Return each line of the data below that contains the string "ThinkFuel".
=== Input data ===
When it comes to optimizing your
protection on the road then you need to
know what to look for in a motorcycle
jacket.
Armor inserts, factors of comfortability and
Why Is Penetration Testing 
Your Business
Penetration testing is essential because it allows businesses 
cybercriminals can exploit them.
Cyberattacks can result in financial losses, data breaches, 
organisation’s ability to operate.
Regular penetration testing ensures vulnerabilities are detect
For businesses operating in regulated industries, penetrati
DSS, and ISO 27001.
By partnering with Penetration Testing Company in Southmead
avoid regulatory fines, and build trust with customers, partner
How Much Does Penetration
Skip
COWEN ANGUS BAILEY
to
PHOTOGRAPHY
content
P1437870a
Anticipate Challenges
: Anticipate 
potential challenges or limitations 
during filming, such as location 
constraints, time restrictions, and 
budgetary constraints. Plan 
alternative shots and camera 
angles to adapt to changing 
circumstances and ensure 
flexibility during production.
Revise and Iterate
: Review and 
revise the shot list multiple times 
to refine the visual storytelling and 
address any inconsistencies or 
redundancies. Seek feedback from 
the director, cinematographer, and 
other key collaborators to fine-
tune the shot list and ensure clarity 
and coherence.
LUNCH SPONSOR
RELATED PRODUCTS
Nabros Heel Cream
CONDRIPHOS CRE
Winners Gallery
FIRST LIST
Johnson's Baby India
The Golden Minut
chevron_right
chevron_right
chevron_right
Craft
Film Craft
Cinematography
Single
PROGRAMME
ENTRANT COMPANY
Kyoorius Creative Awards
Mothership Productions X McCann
===
=== Input data ===
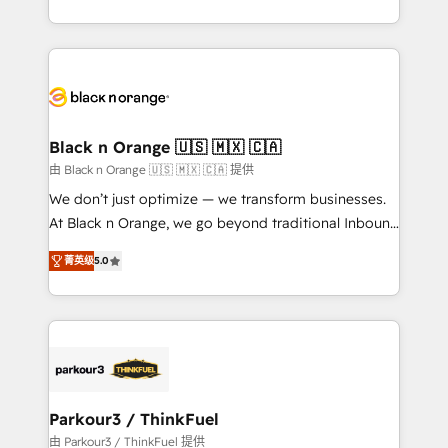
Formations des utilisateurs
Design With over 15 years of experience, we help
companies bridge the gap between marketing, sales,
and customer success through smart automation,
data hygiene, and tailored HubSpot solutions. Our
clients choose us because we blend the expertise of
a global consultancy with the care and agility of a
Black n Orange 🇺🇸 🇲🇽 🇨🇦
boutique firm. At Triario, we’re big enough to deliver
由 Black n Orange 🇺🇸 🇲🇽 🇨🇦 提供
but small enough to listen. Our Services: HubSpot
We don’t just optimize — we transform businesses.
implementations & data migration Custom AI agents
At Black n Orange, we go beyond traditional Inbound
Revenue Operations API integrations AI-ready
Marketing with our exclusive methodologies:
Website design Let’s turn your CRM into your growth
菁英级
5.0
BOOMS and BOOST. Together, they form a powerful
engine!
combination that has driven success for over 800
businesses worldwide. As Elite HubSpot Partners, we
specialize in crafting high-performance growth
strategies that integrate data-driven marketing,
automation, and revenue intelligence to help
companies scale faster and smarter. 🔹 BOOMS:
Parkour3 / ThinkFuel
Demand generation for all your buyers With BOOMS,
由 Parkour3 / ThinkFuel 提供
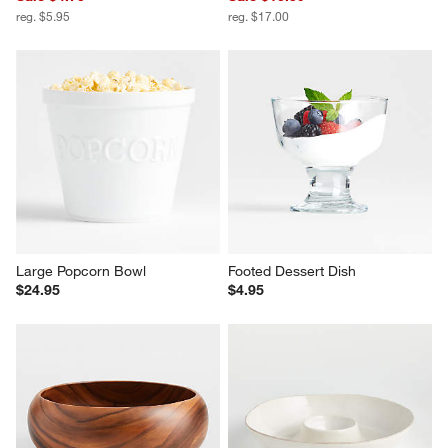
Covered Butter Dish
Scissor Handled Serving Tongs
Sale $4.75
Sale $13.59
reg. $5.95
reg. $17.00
===
**Exercise output**:
Parkour3 / ThinkFuel
由 Parkour3 / ThinkFuel 提供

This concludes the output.